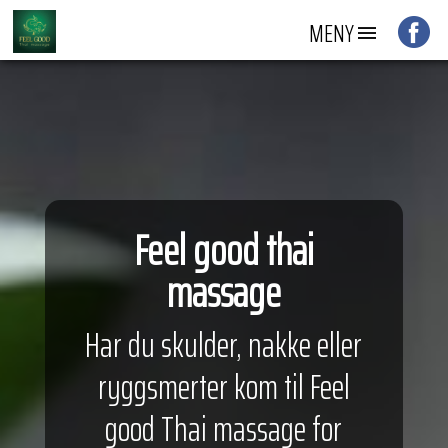
MENY
Feel good thai
massage
Har du skulder, nakke eller
ryggsmerter kom til Feel
good Thai massage for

⁂

Task requirements =>
Lines of the listing above that contain the word "Feel" should all be returned.

Task output =>
Feel good thai
ryggsmerter kom til Feel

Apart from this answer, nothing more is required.